I have a fascination with the southern end of Pouto Peninsula, due to the presence of remarkable forests in which the narrow-leaved maire (Nestegis montana) occurs in pure stands. On a recent trip to revisit these forests, I took a different path through the dunes with two friends, during which we walked through surprising natural moss ‘gardens’ situated right next to the foredunes.
The image below demonstrates how the dunes on the long walk towards Pouto Head’s lighthouse merge abruptly with the forests (mostly comprising kanuka) that clothe the hillsides (themselves giant, ancient dunes). At the point where pure sand meets the more consolidated ground of the hill, the ground plane shifts paradoxically to carpets of various mosses.
Amidst the mobile dunes, certain trees and shrubs that grow in the nearby forest must contend with the dynamic conditions that this environment imposes on plants. The Carmichaelia australis pictured below demonstrates how some species continue to actively grow when buried by shifting sands, in a similar manner to how the surrounding sand kanuka (Kunzea amathicola) makes its way through life.
The relationship of certain shrubs to these moss ‘gardens’ had an additional layer of interest for me, due to their similarity to some plantings in which we had imbued a related sensibility – in particular at the woodland garden (in Auckland) that is pictured below right. In that garden, Corokia cotoneaster emerges from a moss-like, native groundcover in a similar fashion to how compact shrubs (including C. cotoneaster) grow within the moss carpets on Pouto’s dunes.

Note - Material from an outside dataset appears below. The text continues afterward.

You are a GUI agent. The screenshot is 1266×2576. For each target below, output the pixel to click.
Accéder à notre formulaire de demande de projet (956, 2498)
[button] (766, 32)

In the case of this garden, we had not set out to replicate or imitate a natural scene. We were more concerned with establishing an aesthetic that instilled a calm character into the house’s entry, in a way that is essentially abstract. However, as I have noted on many occasions, natural environments have many faces to them – including those that we might consider to appear both abstract and artificial.